*WORK TASK*. How many lines below contain the word "Pieter"? Answer with that number alone.

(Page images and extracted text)
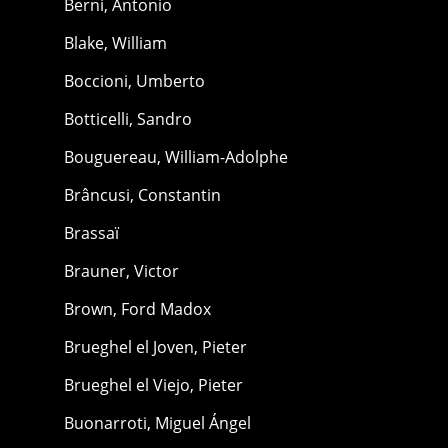
Berni, Antonio
Blake, William
Boccioni, Umberto
Botticelli, Sandro
Bouguereau, William-Adolphe
Brâncusi, Constantin
Brassaï
Brauner, Victor
Brown, Ford Madox
Brueghel el Joven, Pieter
Brueghel el Viejo, Pieter
Buonarroti, Miguel Ángel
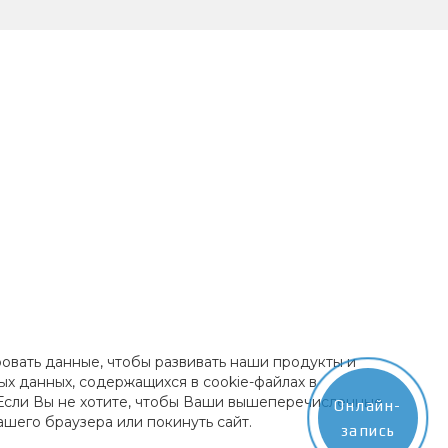
ровать данные, чтобы развивать наши продукты и
ых данных, содержащихся в cookie-файлах в
 Если Вы не хотите, чтобы Ваши вышеперечисленные
Онлайн-
ашего браузера или покинуть сайт.
запись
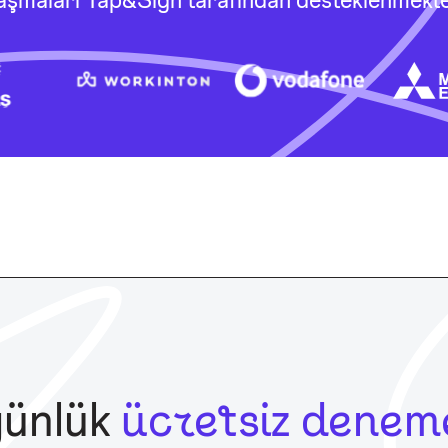
günlük
ücretsiz deneme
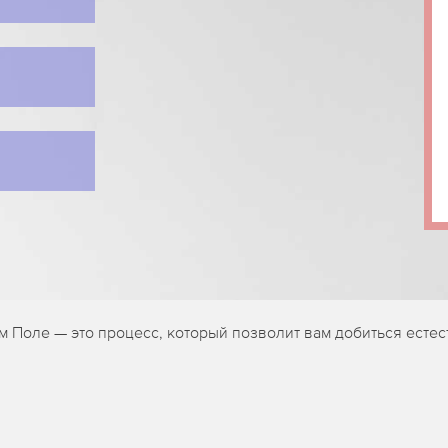
 Поле — это процесс, который позволит вам добиться естес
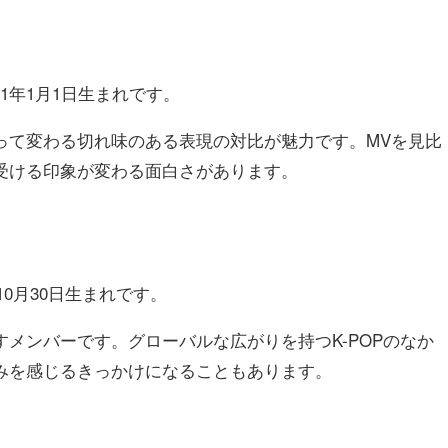
01年1月1日生まれです。
って変わる切れ味のある表現の対比が魅力です。MVを見比
受ける印象が変わる面白さがあります。
年10月30日生まれです。
メンバーです。グローバルな広がりを持つK-POPのなか
みを感じるきっかけになることもあります。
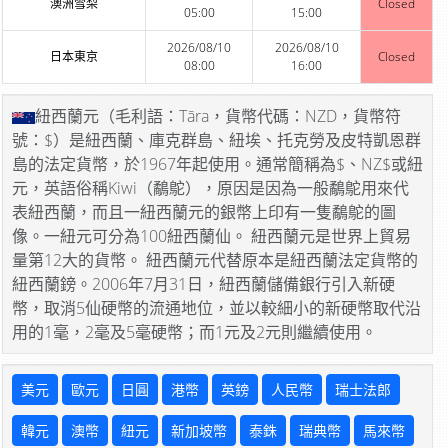
澳洲雪梨
Closed
05:00
15:00
2026/08/10
2026/08/10
日本東京
Closed
08:00
16:00
紐西蘭元（毛利語：Tāra，貨幣代碼：NZD，貨幣符
號：$）是紐西蘭、庫克群島、紐埃、托克勞及皮特凱恩群
島的法定貨幣，於1967年起使用。通常簡稱為$、NZ$或紐
元，英語俗稱Kiwi（鷸鴕），原因是因為一般鷸鴕用來代
表紐西蘭，而且一紐西蘭元的銀幣上印有一隻鷸鴕的圖
像。一紐元可分為100紐西蘭仙。 紐西蘭元是世界上貿易
量第12大的貨幣。 紐西蘭元代替原本是紐西蘭法定貨幣的
紐西蘭鎊。2006年7月31日，紐西蘭儲備銀行引入新硬
幣，取消5仙硬幣的流通地位，並以較細小的新硬幣取代沿
用的1毫，2毫及5毫硬幣；而1元及2元則繼續使用。
美元
歐元
日圓
港幣
英鎊
人民幣
瑞士法郎
韓元
澳幣
紐元
新加坡幣
泰銖
瑞典幣
馬來幣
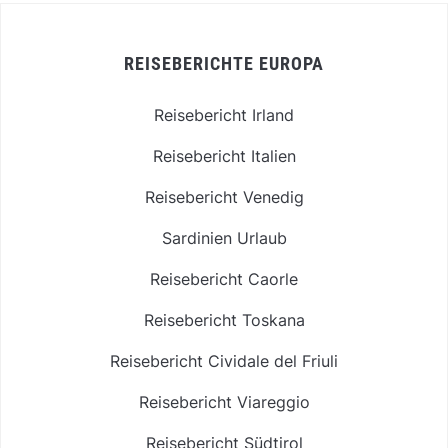
REISEBERICHTE EUROPA
Reisebericht Irland
Reisebericht Italien
Reisebericht Venedig
Sardinien Urlaub
Reisebericht Caorle
Reisebericht Toskana
Reisebericht Cividale del Friuli
Reisebericht Viareggio
Reisebericht Südtirol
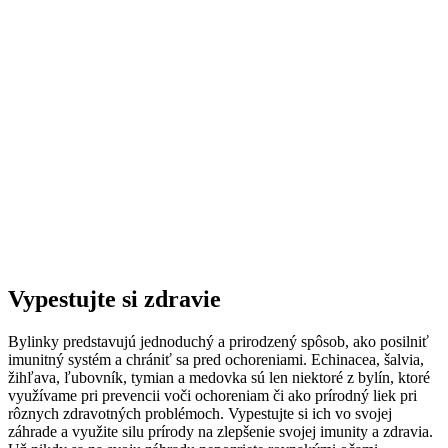
Vypestujte si zdravie
Bylinky predstavujú jednoduchý a prirodzený spôsob, ako posilniť
imunitný systém a chrániť sa pred ochoreniami. Echinacea, šalvia,
žihľava, ľubovník, tymian a medovka sú len niektoré z bylín, ktoré
využívame pri prevencii voči ochoreniam či ako prírodný liek pri
rôznych zdravotných problémoch. Vypestujte si ich vo svojej
záhrade a využite silu prírody na zlepšenie svojej imunity a zdravia.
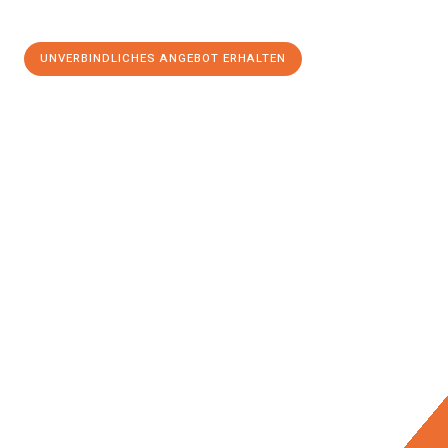
UNVERBINDLICHES ANGEBOT ERHALTEN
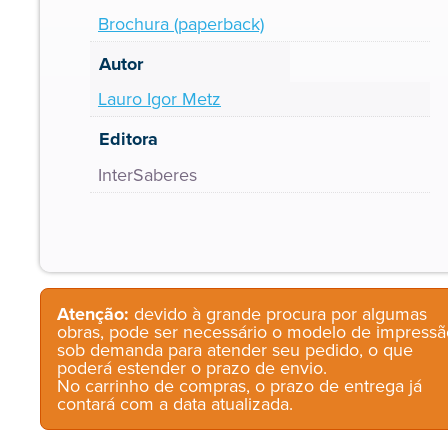
Brochura (paperback)
Autor
Lauro Igor Metz
Editora
InterSaberes
Atenção:
devido à grande procura por algumas
obras, pode ser necessário o modelo de impressã
sob demanda para atender seu pedido, o que
poderá estender o prazo de envio.
No carrinho de compras, o prazo de entrega já
contará com a data atualizada.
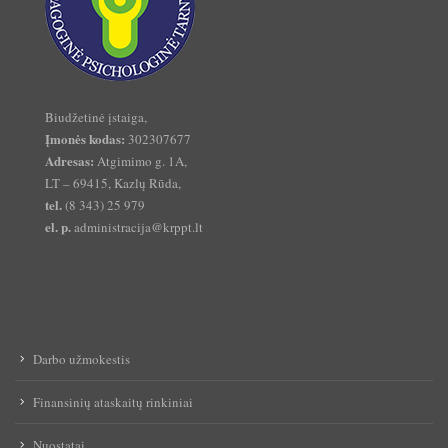
Biudžetinė įstaiga,
Įmonės kodas:
302307677
Adresas:
Atgimimo g. 1A,
LT – 69415, Kazlų Rūda,
tel.
(8 343) 25 979
el. p.
administracija@krppt.lt
Darbo užmokestis
Finansinių ataskaitų rinkiniai
Nuostatai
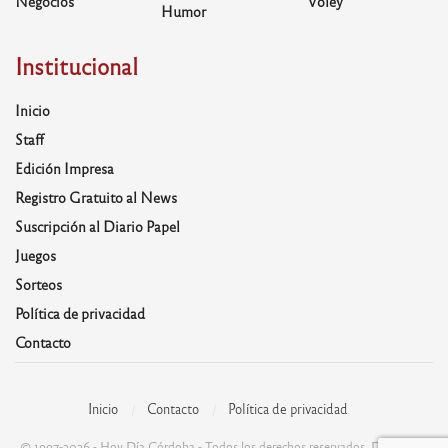
Negocios
Voley
Humor
Institucional
Inicio
Staff
Edición Impresa
Registro Gratuito al News
Suscripción al Diario Papel
Juegos
Sorteos
Política de privacidad
Contacto
Inicio
Contacto
Política de privacidad
© 1997-2026 - Hoy Día Córdoba - Todos los derechos reservados. Desarrolla:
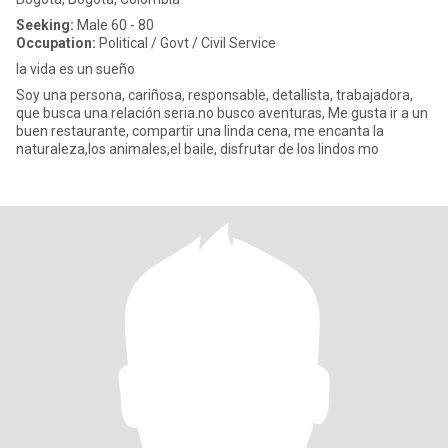
Seeking:
Male 60 - 80
Occupation:
Political / Govt / Civil Service
la vida es un sueño
Soy una persona, cariñosa, responsable, detallista, trabajadora,
que busca una relación seria.no busco aventuras, Me gusta ir a un
buen restaurante, compartir una linda cena, me encanta la
naturaleza,los animales,el baile, disfrutar de los lindos mo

*WRITTEN REPLY*. 2